Every line of the data below that holds the string "status" needs to be reported.

***** LISTED RECORDS *****

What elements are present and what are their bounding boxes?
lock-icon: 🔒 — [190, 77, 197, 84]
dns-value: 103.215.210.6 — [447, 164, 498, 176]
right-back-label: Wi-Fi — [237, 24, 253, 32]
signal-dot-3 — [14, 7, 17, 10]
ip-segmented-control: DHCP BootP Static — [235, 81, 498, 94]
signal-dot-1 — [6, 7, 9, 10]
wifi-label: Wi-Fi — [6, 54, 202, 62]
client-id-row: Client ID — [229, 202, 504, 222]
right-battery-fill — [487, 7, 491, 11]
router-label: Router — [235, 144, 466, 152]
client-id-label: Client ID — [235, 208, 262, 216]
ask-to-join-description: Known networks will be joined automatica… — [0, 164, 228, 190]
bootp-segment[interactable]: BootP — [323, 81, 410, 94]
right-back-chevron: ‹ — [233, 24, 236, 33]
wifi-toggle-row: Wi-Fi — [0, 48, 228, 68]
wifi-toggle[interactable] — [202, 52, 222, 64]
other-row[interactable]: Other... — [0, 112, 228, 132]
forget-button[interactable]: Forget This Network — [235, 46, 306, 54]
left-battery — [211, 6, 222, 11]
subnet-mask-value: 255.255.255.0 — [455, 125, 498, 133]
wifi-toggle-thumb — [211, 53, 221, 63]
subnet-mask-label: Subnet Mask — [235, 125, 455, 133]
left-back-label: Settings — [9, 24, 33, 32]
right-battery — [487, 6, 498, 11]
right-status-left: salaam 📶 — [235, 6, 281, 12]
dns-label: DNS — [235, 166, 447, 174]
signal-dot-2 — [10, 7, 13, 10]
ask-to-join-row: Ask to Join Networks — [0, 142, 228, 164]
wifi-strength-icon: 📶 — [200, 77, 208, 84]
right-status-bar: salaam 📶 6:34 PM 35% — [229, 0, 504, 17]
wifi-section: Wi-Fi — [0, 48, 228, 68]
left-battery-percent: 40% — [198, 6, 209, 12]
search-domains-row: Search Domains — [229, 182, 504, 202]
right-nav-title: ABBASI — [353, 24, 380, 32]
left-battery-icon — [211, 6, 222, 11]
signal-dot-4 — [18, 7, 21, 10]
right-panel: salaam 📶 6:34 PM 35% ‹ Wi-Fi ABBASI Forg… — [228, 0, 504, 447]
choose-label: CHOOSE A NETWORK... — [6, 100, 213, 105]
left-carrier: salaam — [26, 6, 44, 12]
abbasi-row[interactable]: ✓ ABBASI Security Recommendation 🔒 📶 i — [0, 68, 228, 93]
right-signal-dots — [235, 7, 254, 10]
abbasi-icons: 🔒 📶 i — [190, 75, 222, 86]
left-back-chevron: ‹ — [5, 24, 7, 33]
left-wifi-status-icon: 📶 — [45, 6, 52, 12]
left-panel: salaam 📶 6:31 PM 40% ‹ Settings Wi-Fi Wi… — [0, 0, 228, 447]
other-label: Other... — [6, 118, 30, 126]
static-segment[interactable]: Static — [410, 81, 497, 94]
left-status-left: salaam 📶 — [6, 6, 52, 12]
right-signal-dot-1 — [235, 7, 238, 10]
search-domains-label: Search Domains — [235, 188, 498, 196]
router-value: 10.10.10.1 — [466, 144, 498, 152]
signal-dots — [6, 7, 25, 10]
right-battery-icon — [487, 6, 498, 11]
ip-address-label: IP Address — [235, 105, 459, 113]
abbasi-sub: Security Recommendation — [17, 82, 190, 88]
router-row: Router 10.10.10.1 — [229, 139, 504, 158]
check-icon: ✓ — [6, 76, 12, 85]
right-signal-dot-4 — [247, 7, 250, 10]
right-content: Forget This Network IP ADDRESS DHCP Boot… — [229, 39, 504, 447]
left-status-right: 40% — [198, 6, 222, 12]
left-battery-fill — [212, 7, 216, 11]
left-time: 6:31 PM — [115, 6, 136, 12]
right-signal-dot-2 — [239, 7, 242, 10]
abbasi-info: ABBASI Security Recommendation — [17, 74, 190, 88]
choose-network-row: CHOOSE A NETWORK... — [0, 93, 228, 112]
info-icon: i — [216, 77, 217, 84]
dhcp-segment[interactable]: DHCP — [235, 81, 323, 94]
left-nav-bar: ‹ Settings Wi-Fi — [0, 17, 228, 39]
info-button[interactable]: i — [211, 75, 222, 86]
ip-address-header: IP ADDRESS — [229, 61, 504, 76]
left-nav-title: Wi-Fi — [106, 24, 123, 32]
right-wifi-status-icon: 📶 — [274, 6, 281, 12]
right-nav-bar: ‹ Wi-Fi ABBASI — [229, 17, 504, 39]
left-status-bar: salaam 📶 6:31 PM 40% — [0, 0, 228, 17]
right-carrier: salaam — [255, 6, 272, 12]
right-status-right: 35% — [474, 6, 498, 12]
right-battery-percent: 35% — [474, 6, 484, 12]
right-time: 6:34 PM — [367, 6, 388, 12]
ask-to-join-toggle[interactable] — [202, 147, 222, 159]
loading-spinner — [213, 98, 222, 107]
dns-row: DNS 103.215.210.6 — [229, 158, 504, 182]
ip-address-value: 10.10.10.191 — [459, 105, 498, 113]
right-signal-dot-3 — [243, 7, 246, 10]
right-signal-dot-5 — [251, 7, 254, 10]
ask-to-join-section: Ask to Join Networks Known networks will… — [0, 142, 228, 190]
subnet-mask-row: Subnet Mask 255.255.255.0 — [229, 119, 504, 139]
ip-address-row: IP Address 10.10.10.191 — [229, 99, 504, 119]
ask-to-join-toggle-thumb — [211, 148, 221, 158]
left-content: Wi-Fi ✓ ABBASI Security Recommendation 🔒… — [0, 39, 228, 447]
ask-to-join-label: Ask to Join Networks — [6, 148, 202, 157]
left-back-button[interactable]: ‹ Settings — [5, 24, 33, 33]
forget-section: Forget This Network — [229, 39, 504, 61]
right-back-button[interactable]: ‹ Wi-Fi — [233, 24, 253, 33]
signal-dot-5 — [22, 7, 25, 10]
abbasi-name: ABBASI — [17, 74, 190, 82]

*****

(OUTPUT):
right-status-left: salaam 📶 — [235, 6, 281, 12]
right-status-bar: salaam 📶 6:34 PM 35% — [229, 0, 504, 17]
left-wifi-status-icon: 📶 — [45, 6, 52, 12]
left-status-left: salaam 📶 — [6, 6, 52, 12]
left-status-right: 40% — [198, 6, 222, 12]
right-wifi-status-icon: 📶 — [274, 6, 281, 12]
left-status-bar: salaam 📶 6:31 PM 40% — [0, 0, 228, 17]
right-status-right: 35% — [474, 6, 498, 12]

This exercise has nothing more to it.